:: PROBLEM DETAILS ::
Your task is to copy each line of the records that includes the string "comarca".

:: MATERIALS PROVIDED ::
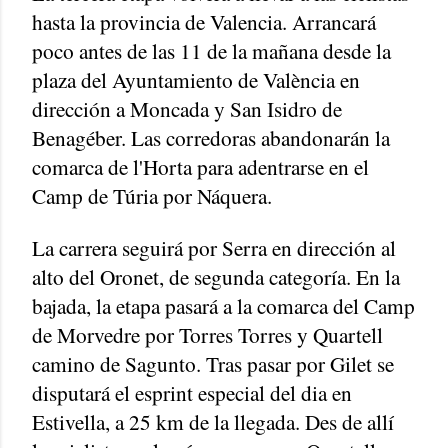
hasta la provincia de Valencia. Arrancará
poco antes de las 11 de la mañana desde la
plaza del Ayuntamiento de València en
dirección a Moncada y San Isidro de
Benagéber. Las corredoras abandonarán la
comarca de l'Horta para adentrarse en el
Camp de Túria por Náquera.
La carrera seguirá por Serra en dirección al
alto del Oronet, de segunda categoría. En la
bajada, la etapa pasará a la comarca del Camp
de Morvedre por Torres Torres y Quartell
camino de Sagunto. Tras pasar por Gilet se
disputará el esprint especial del dia en
Estivella, a 25 km de la llegada. Des de allí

:: EXERCISE ANSWER ::
comarca de l'Horta para adentrarse en el
bajada, la etapa pasará a la comarca del Camp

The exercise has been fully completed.